(Material supplied)
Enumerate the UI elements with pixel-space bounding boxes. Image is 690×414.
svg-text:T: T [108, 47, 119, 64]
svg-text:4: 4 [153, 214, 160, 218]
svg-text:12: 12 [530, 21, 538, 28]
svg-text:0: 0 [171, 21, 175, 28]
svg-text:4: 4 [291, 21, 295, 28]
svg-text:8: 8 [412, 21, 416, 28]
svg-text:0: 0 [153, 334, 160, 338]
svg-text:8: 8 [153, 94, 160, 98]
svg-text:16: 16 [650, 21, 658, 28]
(End Material supplied)
Action item
All the entries above must be repeated exactly as they were given.

Written reply
Enumerate the UI elements with pixel-space bounding boxes. Image is 690×414.
svg-text:T: T [108, 47, 119, 64]
svg-text:4: 4 [153, 214, 160, 218]
svg-text:12: 12 [530, 21, 538, 28]
svg-text:0: 0 [171, 21, 175, 28]
svg-text:4: 4 [291, 21, 295, 28]
svg-text:8: 8 [412, 21, 416, 28]
svg-text:0: 0 [153, 334, 160, 338]
svg-text:8: 8 [153, 94, 160, 98]
svg-text:16: 16 [650, 21, 658, 28]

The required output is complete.